Así que todo es en el DF. Por eso López Obrador empezó a presionar a Mancera esta semana. AMLO es muy buen candidato cuando logra polarizar el ambiente, y me imagino que quiere hacer algo similar ahora, actuando como candidato supletorio en toda la entidad. Tal vez se dé una vuelta a otros lugares, pero apostaría que más del 80 por ciento de su tiempo en esta campaña se dedicará al DF, incluyendo la conurbación del Estado de México, especialmente al oriente de la ciudad. Ahí está el 13 o 14 por ciento del padrón electoral, que ha dado entre 6 y 8 puntos de votación a la izquierda en elecciones anteriores. Eso representa 40 por ciento de la votación total de esa fuerza en elecciones intermedias, como las que tendremos en unas semanas. O la mitad si sólo consideramos al PRD.

Y ayer decíamos que es precisamente ésta la disputa relevante. PRD y Morena tienen 15 por ciento de la votación para distribuirse. Tal vez un par de puntos más, pero eso es todo. Al polarizar, López Obrador apunta a alcanzar la mitad de esa votación, mientras que el PRD ha concentrado sus esfuerzos en limitar la pérdida a un tercio. Los resultados los sabremos en poco tiempo, pero lo relevante es lo que sigue después.

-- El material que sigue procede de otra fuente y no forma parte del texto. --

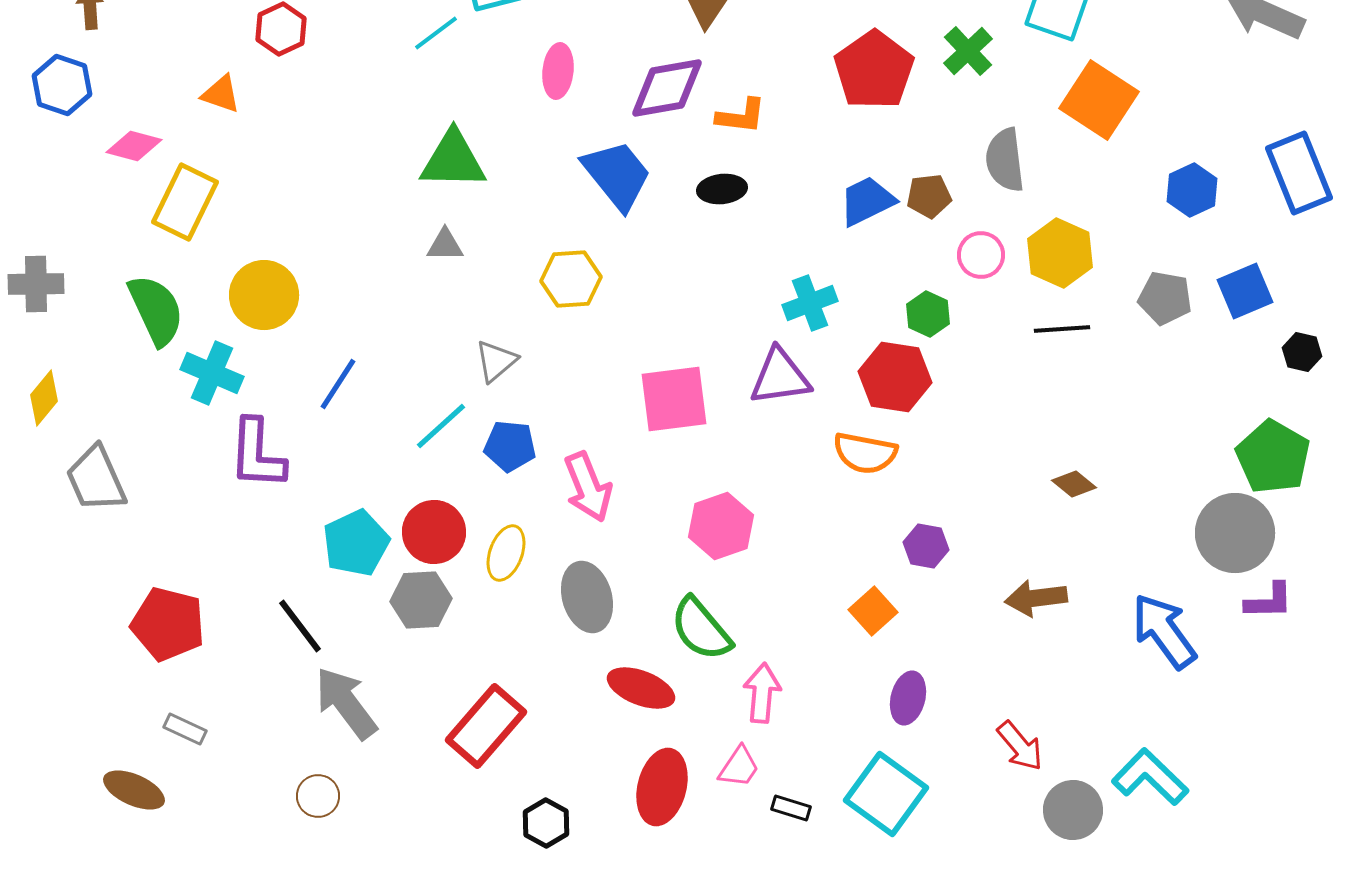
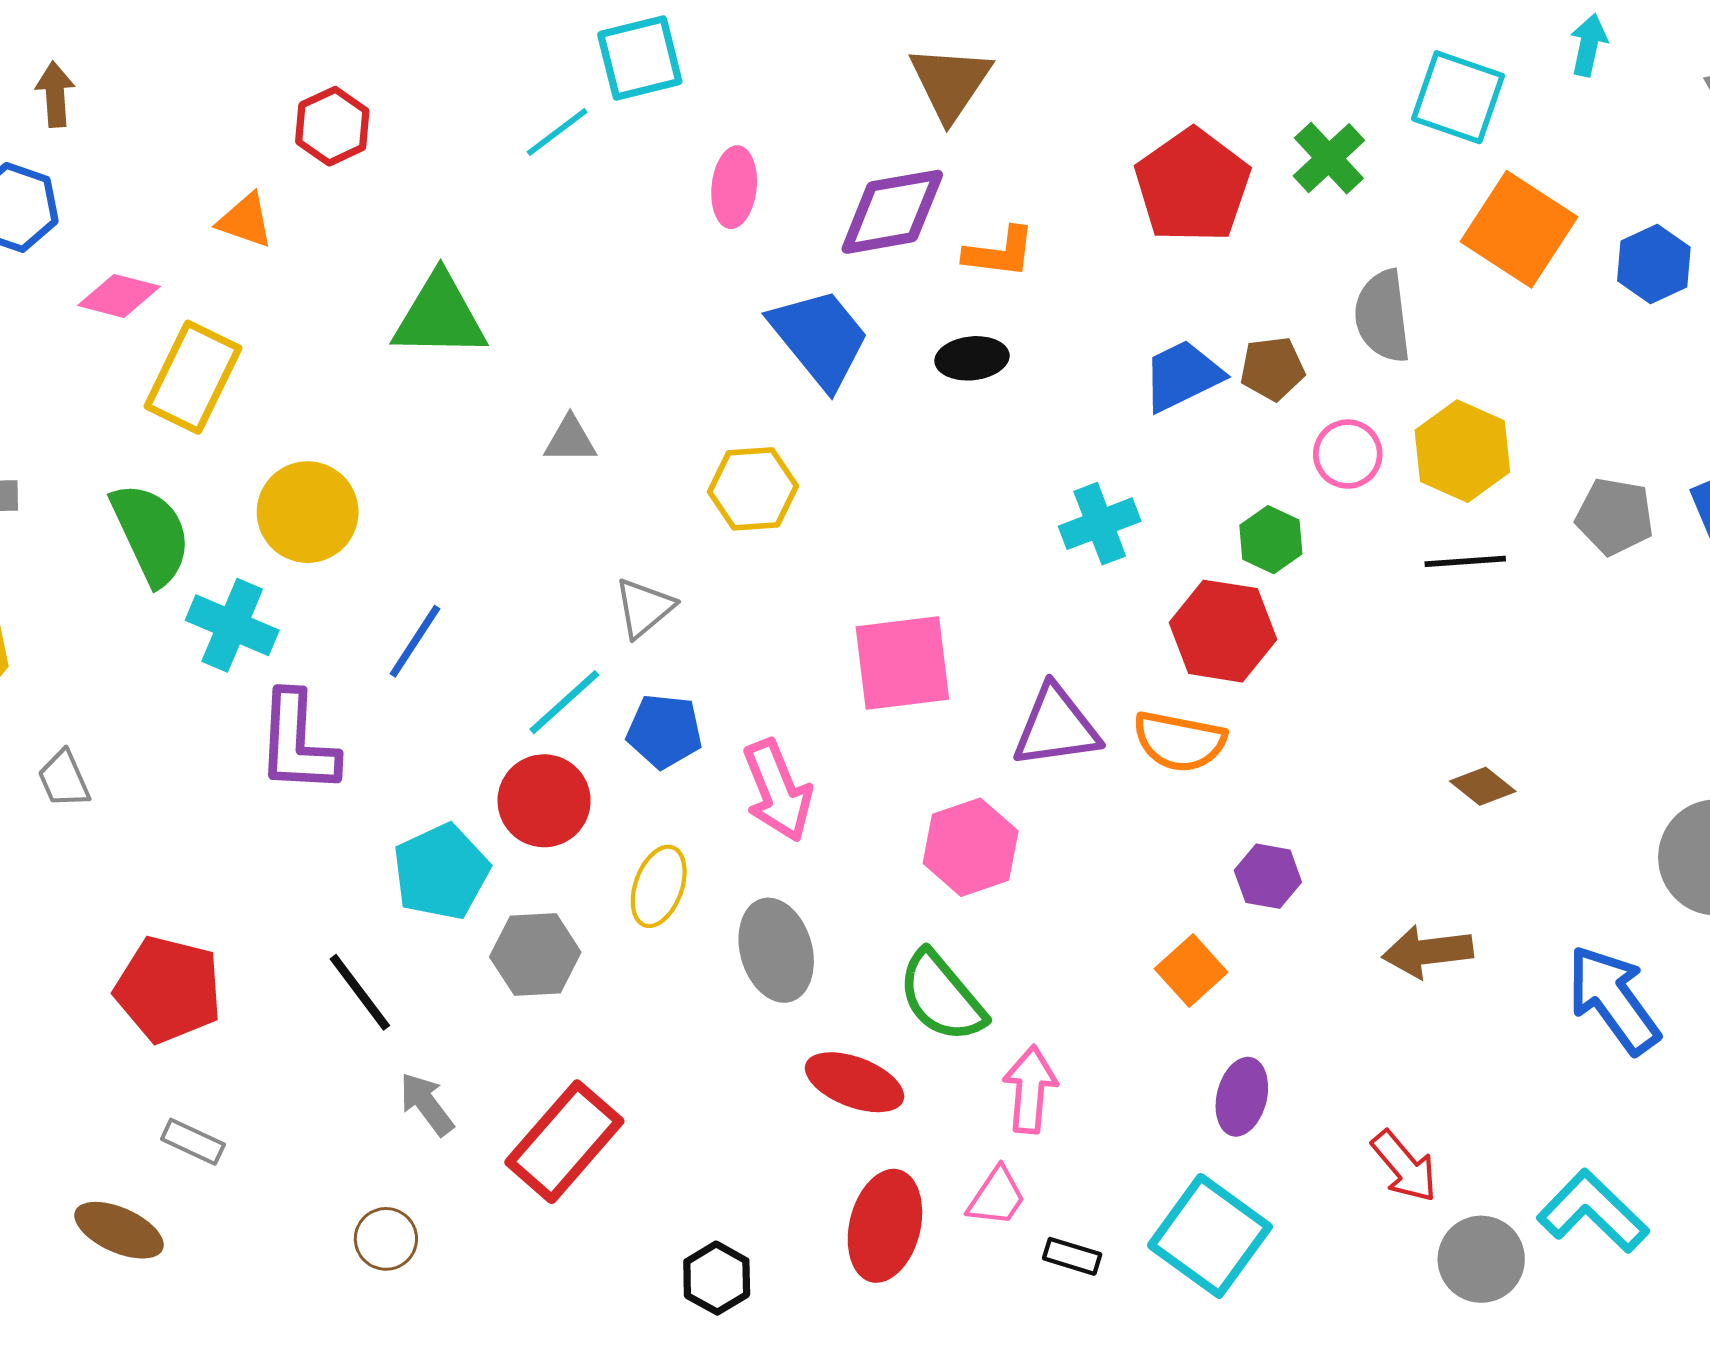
green triangle: (453, 160) -> (440, 316), moved
blue hexagon: (1192, 190) -> (1654, 264), moved
purple triangle: (780, 377) -> (1056, 727), moved
gray trapezoid: (96, 479) -> (64, 779), size x0.6
red circle: (434, 532) -> (544, 801), moved
gray arrow: (346, 703) -> (427, 1104), size x0.6
red rectangle: (486, 726) -> (564, 1142), moved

En las elecciones de 2006 y 2012, cuando López Obrador se convirtió en un adversario importante (muy importante en la primera), logró levantar la votación de la izquierda en cerca de 10 puntos. Más de la mitad provenientes del PRI, y el resto como resultado de la polarización entre dos candidatos al cierre de las campañas. Pero esa polarización requiere estar cerca del primer lugar, para poder cosechar. Tal y como terminarán la elección de 2015, el PRD y Morena pueden tener entre 7 y 10 por ciento del voto nacional, cada uno. Mientras, PAN y PRI estarán entre 30 y 35, al menos. Rumbo a 2018, los 7 u 8 puntos que AMLO resta al PRI lo pondrían por debajo del 20 por ciento de la votación, lejos de los otros dos partidos, y por lo mismo sin capacidad de cosechar los votos finales.

Así que la única solución es que la izquierda se vuelva a unir para 2018, o será sólo testimonial, como lo fue por décadas. Pero al polarizar en este momento la elección en el granero de votos, me parece que la posibilidad de unirse después se reduce mucho, si no es que desaparece. Es decir, para poder ubicar a Morena en esta elección, AMLO dinamita la posibilidad de unidad en 2018. Eso sólo le deja un camino, terminar de destruir al PRD después de esta elección.

En esta tragedia de la izquierda, parecida a las disputas familiares por las herencias, su mayor riesgo es abrir el camino a otros, y convertirse rápidamente en irrelevante. Veremos qué ocurre.